Domino Partners with Weiler Labeling Systems and Others to Provide Serialization Support

Domino North America and Weiler Labeling Systems (WLS) are teaming up to help pharmaceutical companies prepare for serialization, which is part of the Drug Quality and Security Act (DQSA) passed in November 2013. WLS designs and manufactures labeling equipment for a range of shapes and sizes of drug vials, bottles, syringes, and injector pens. Their labelers can integrate human-readable and/or 2-D Data Matrix code printers along with vision systems, sideserters, topserters, and more. Domino develops and manufactures coding and printing technologies.
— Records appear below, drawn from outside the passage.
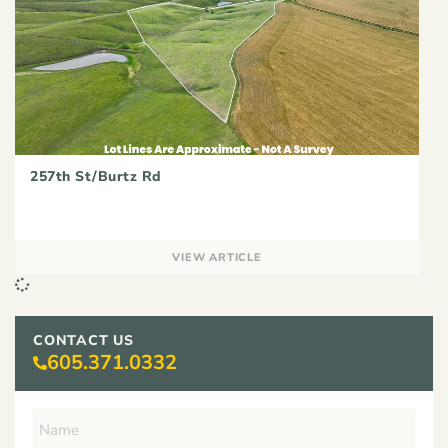
257th St/Burtz Rd
VIEW ARTICLE
CONTACT US
605.371.0332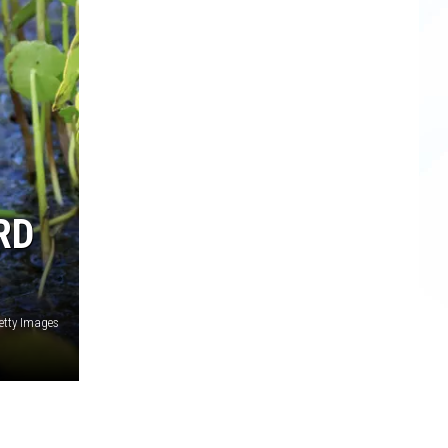
RD
Getty Images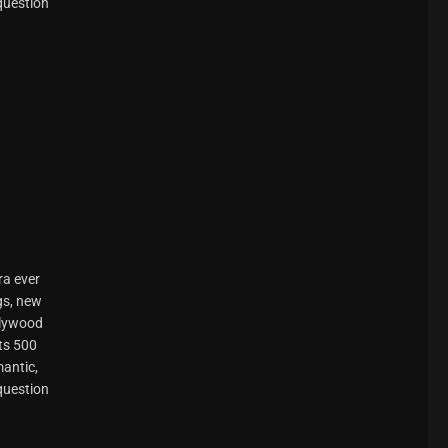
 question
ra ever
gs, new
llywood
ts 500
mantic,
 question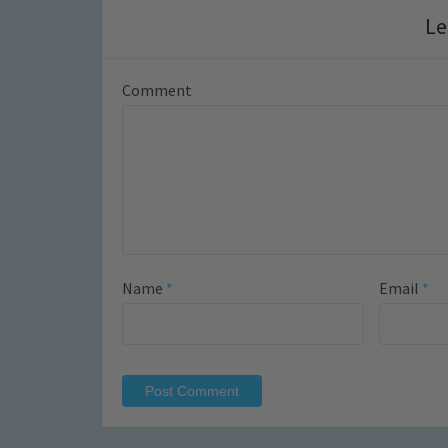
Le
Comment
Name
*
Email
*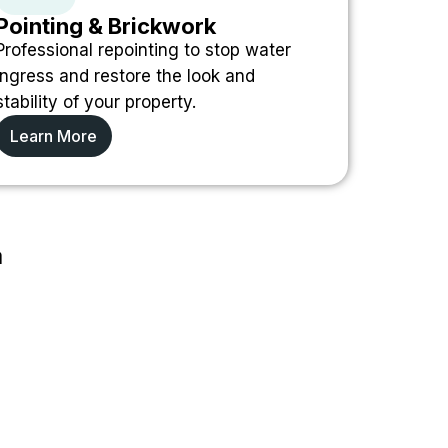
Pointing & Brickwork
Professional repointing to stop water
ingress and restore the look and
stability of your property.
Learn More
a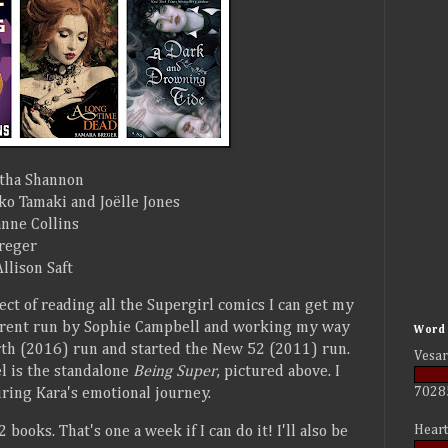
tha Shannon
o Tamaki and Joëlle Jones
nne Collins
reger
llison Saft
ect of reading all the Supergirl comics I can get my
urrent run by Sophie Campbell and working my way
Word 
rth (2016) run and started the New 52 (2011) run.
Vesar
el is the standalone
Being Super
, pictured above. I
7028
uring Kara's emotional journey.
Heart
 books. That's one a week if I can do it! I'll also be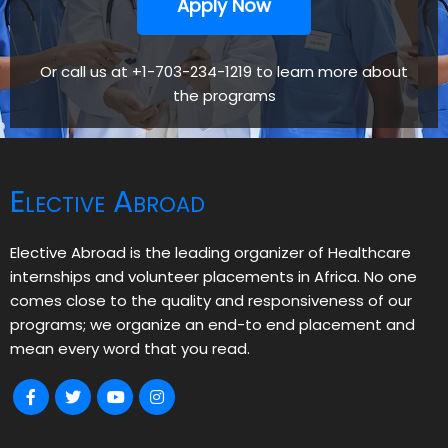
Apply Now
Or call us at +1-703-234-1219 to learn more about
the programs
Elective Abroad
Elective Abroad is the leading organizer of Healthcare
internships and volunteer placements in Africa. No one
comes close to the quality and responsiveness of our
programs; we organize an end-to end placement and
mean every word that you read.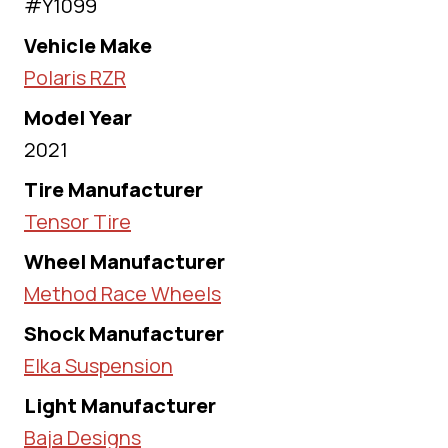
#Y1099
Vehicle Make
Polaris RZR
Model Year
2021
Tire Manufacturer
Tensor Tire
Wheel Manufacturer
Method Race Wheels
Shock Manufacturer
Elka Suspension
Light Manufacturer
Baja Designs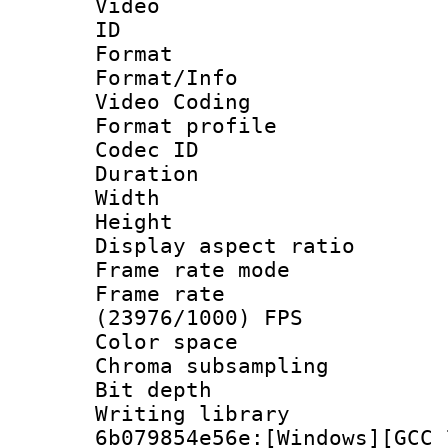
Video
ID 
Format 
Format/Info :
Video Coding
Format profile
Codec ID : V
Duration : 
Width : 1
Height : 1
Display aspect 
Frame rate mo
Frame rate
(23976/1000) FPS
Color spac
Chroma subsamp
Bit depth 
Writing librar
6b079854e56e:[Windows][GCC 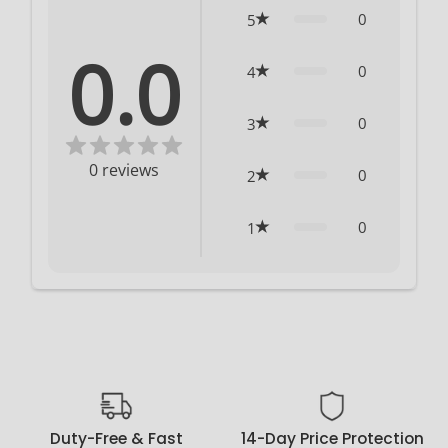
0
5
0.0
0
4
0
3
0
reviews
0
2
0
1
Duty-Free & Fast
14-Day Price Protection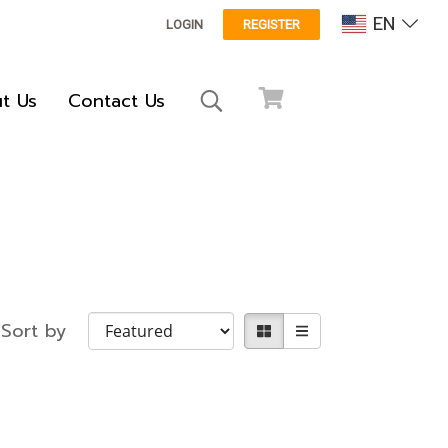
EN
LOGIN
REGISTER
t Us
Contact Us
Sort by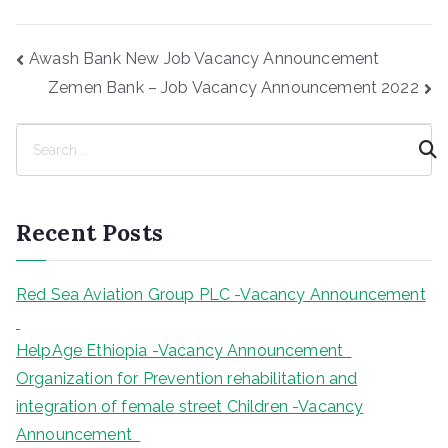
Post
Awash Bank New Job Vacancy Announcement
navigation
Zemen Bank – Job Vacancy Announcement 2022
S
e
a
r
Recent Posts
c
h
Red Sea Aviation Group PLC -Vacancy Announcement
HelpAge Ethiopia -Vacancy Announcement
Organization for Prevention rehabilitation and
integration of female street Children -Vacancy
Announcement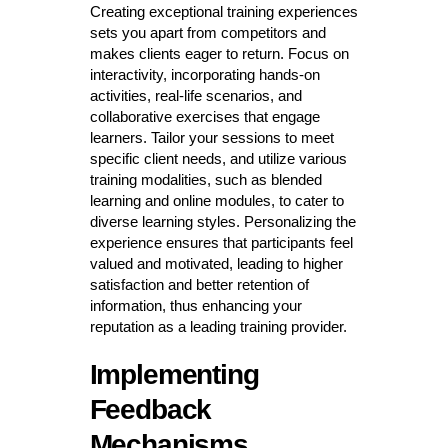
Creating exceptional training experiences
sets you apart from competitors and
makes clients eager to return. Focus on
interactivity, incorporating hands-on
activities, real-life scenarios, and
collaborative exercises that engage
learners. Tailor your sessions to meet
specific client needs, and utilize various
training modalities, such as blended
learning and online modules, to cater to
diverse learning styles. Personalizing the
experience ensures that participants feel
valued and motivated, leading to higher
satisfaction and better retention of
information, thus enhancing your
reputation as a leading training provider.
Implementing
Feedback
Mechanisms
WLS’s President Ted Geiselman described Domino laser printing and WLS as “A match made in heaven.” A recent visit to the WLS assembly floor showed that Domino’s laser printers were featured on 19 labeling applications. A video by Weiler demonstrates the two technologies working together, showing how the partners address the challenges of serialization: “Domino is pleased to partner with pressure sensitive labeling solutions leader WLS, whose innovative commitment to the manufacturer experience continues to ensure they are the best supplier in both the Life Sciences and Food sectors," said Mark Shaffer, Pharmaceutical Business Development Manager for Domino North America, in a statement. "Working with their extensive portfolio and knowledge of maximum performance labeling solutions, Domino can easily provide effective serialization solutions required to support the new federal legislation requirements." At the upcoming Interphex (March 18-20) at the Javits Center in New York City, the Domino team will be at booth #2725 to answer questions and showcase latest product developments with partners WLS and Omega Designs, a provider of packaging solutions. Shaffer says that “after talking with several of our pharmaceutical customers, there is a strong consensus that this mandate will end questions about possible delays. Though this legislation will preempt the California e-Pedigree, it’s not a license to slow down compliance efforts and doing so would be a tremendous error in judgment.”